第六幕・第五話 若村長とダンジョンマスター


 翌日、俺たちはキャロルとエルマさんを村に残して、リューズィーのダンジョンにむかった。ノアが未発動のダンジョンコアと一緒に、リューズィーの眷属のスライムをぶん投げて出来たダンジョンだ。

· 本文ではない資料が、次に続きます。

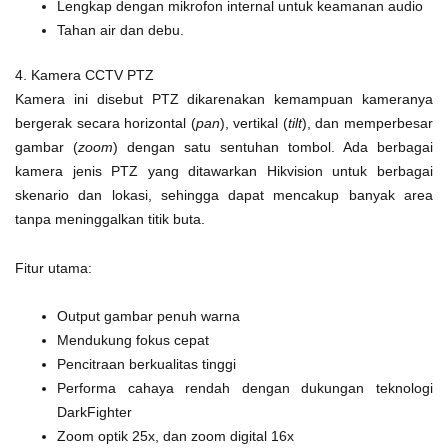
Lengkap dengan mikrofon internal untuk keamanan audio
Tahan air dan debu.
4. Kamera CCTV PTZ
Kamera ini disebut PTZ dikarenakan kemampuan kameranya
bergerak secara horizontal (
pan
), vertikal (
tilt
), dan memperbesar
gambar (
zoom
) dengan satu sentuhan tombol. Ada berbagai
kamera jenis PTZ yang ditawarkan Hikvision untuk berbagai
skenario dan lokasi, sehingga dapat mencakup banyak area
tanpa meninggalkan titik buta.
Fitur utama:
Output gambar penuh warna
Mendukung fokus cepat
Pencitraan berkualitas tinggi
Performa cahaya rendah dengan dukungan teknologi
DarkFighter
Zoom optik 25x, dan zoom digital 16x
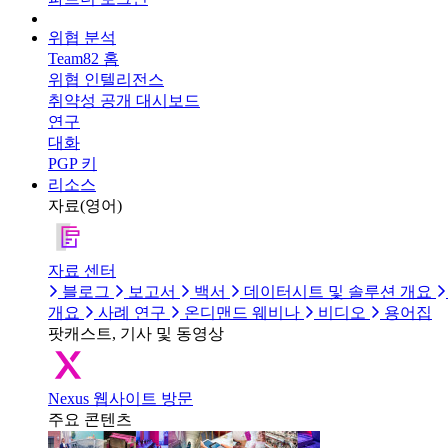
위협 분석
Team82 홈
위협 인텔리전스
취약성 공개 대시보드
연구
대화
PGP 키
리소스
자료(영어)
자료 센터
블로그
보고서
백서
데이터시트 및 솔루션 개요
개요
사례 연구
온디맨드 웨비나
비디오
용어집
팟캐스트, 기사 및 동영상
Nexus 웹사이트 방문
주요 콘텐츠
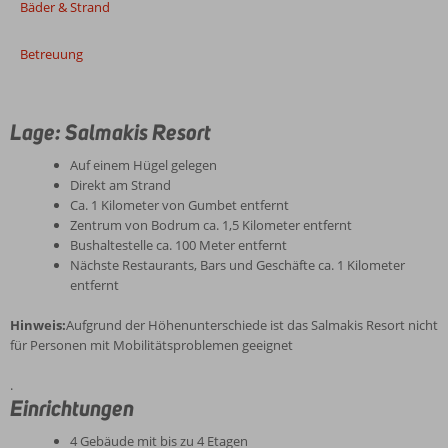
Bäder & Strand
Betreuung
Lage: Salmakis Resort
Auf einem Hügel gelegen
Direkt am Strand
Ca. 1 Kilometer von Gumbet entfernt
Zentrum von Bodrum ca. 1,5 Kilometer entfernt
Bushaltestelle ca. 100 Meter entfernt
Nächste Restaurants, Bars und Geschäfte ca. 1 Kilometer
entfernt
Hinweis:
Aufgrund der Höhenunterschiede ist das Salmakis Resort nicht
für Personen mit Mobilitätsproblemen geeignet
.
Einrichtungen
4 Gebäude mit bis zu 4 Etagen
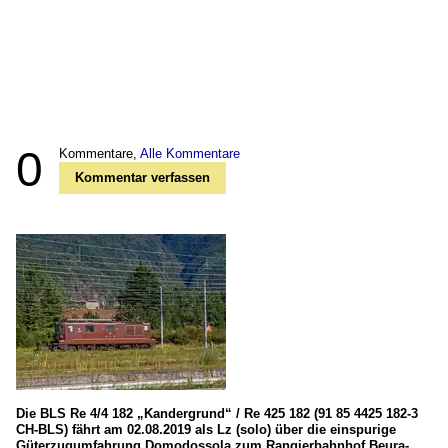
0
Kommentare,
Alle Kommentare
Kommentar verfassen
Die BLS Re 4/4 182 „Kandergrund“ / Re 425 182 (91 85 4425 182-3
CH-BLS) fährt am 02.08.2019 als Lz (solo) über die einspurige
Güterzugumfahrung Domodossola zum Rangierbahnhof Beura-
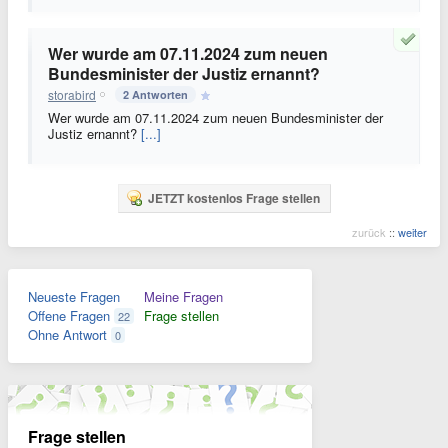
Wer wurde am 07.11.2024 zum neuen
Bundesminister der Justiz ernannt?
storabird
2 Antworten
Wer wurde am 07.11.2024 zum neuen Bundesminister der
Justiz ernannt?
[...]
JETZT kostenlos Frage stellen
zurück
::
weiter
Neueste Fragen
Meine Fragen
Offene Fragen
Frage stellen
22
Ohne Antwort
0
Frage stellen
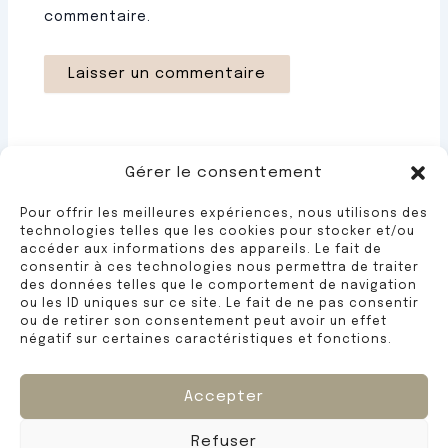
commentaire.
Gérer le consentement
108 Rue Henry Chéron
Pour offrir les meilleures expériences, nous utilisons des
technologies telles que les cookies pour stocker et/ou
14100 Lisieux
accéder aux informations des appareils. Le fait de
consentir à ces technologies nous permettra de traiter
02 31 31 44 30
des données telles que le comportement de navigation
ou les ID uniques sur ce site. Le fait de ne pas consentir
Midi et soir
ou de retirer son consentement peut avoir un effet
négatif sur certaines caractéristiques et fonctions.
Fermé dimanche et lundi.
Accepter
Refuser
Copyright © 2026 - Pizza Pasta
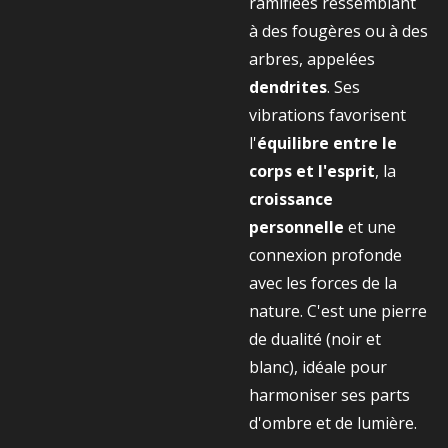
ramifiées ressemblant
à des fougères ou à des
arbres, appelées
dendrites
. Ses
vibrations favorisent
l'
équilibre entre le
corps et l'esprit
, la
croissance
personnelle
et une
connexion profonde
avec les forces de la
nature. C'est une pierre
de dualité (noir et
blanc), idéale pour
harmoniser ses parts
d'ombre et de lumière.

 リューズィーの村から少し南に下った森の中に、地面に出来た裂け目のような入り口があった。
「おぅい、リューズィーのスライムいるー?」
 松明をつけて細くて急な坂道を下ると、暗くて広い空間に出た。足元には、スライムらしき魔獣が、ぽよんぽよんとたくさん跳ねているが、敵意もなく、のんびりした奴らなのか襲ってはこない。
「ヤット来タカ、ソンチョー!」
「いやぁ、呼ばれてないし」
「アト、すらいむハ余計ダ!」
 ぼよんぼよんと奥からやってきたのは、リューズィーの眷属。相変わらず、ビーチボール大の水色スライムだ。ただいつの間にか、なんか偉そうに短いドジョウ髭が生えやがった。ダンジョンマスターの自覚だろうか。言葉も前より流暢だし、それなりに力は上がっているようだ。
「吾輩ハりゅーずぃーダト、何度言エバ……」
「眷属の分際で、まだそんなことを言っているの」
「面倒くさいし、何か他の名前を考えたら?」
 メロディの言う事はもっともだ。うーんと俺たちは頭をひねり、まず髭を見たサルヴィアが。
「青髭?」
「なんだか猟奇的なイメージだな」
「じゃあ、色を変えてもらう? 赤とか」
ハイレッディン・バルバロッサ赤髭エドワード・ティーチ黒髭も海賊ですわ」
「強そうではあるが、イマイチ合わんな」
「白髭はサンタクロースだしなぁ……」
「サ・ン・タ!」
 俺のクリスマスな呟きに、メロディがバカウケしているが、放っておこう。
「あっ、カイゼルはどうだ? かっこいいし」
「いいですわね」
 こういう形の髭だ、と俺が教えると、リューズィーの眷属スライムのドジョウ髭が、立派なカイゼル髭に変わった。
「おおっ、いいじゃん、いいじゃん!」
「決まりだな」
「素敵ですわ、カイゼル」
「ムムッ、ソウカ?」
 むにゅん、と偉そうにそっくり返ったので、気に入ったようだ。
「カイゼル、実は頼みがあってきた」
「ナンダ?」
 俺はガウリーの首にはまった隷属の首輪を外すために、リューズィーの力を借りられないかと持ち掛けた。
「フム、デキナクハナイ」
「そうか!」
「タダシ、吾輩ヲぱわーあっぷシテモラワネバナラヌシ、報酬モ弾ンデモラウゾ」
「もちろんだ」
 ノアに(無理やり)ダンジョンマスターにさせられてから、カイゼルもそれなりに力をつけるべく、強力なダンジョンを作ろうとしたが、色々足りないものがあるらしい。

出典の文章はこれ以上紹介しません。